§ Requirement: Reproduce each line of the entries that carries "Pirlo".

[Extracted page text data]
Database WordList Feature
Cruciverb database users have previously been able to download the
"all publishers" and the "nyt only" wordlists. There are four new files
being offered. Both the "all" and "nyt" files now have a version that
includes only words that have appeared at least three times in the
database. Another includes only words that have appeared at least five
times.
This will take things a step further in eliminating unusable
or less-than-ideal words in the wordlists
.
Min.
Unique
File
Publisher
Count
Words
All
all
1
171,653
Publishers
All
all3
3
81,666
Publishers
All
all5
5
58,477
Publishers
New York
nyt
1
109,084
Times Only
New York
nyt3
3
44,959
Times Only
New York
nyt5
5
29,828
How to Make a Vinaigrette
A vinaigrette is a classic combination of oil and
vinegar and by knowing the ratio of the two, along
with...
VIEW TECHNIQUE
---
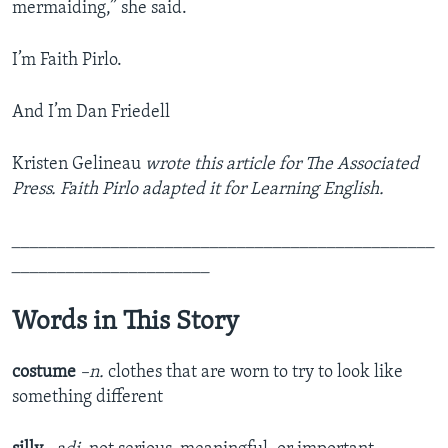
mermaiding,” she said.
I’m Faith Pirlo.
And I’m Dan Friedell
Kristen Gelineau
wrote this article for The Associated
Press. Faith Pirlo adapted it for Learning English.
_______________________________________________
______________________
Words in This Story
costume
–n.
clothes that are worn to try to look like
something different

§ Task answer:
I’m Faith Pirlo.
Press. Faith Pirlo adapted it for Learning English.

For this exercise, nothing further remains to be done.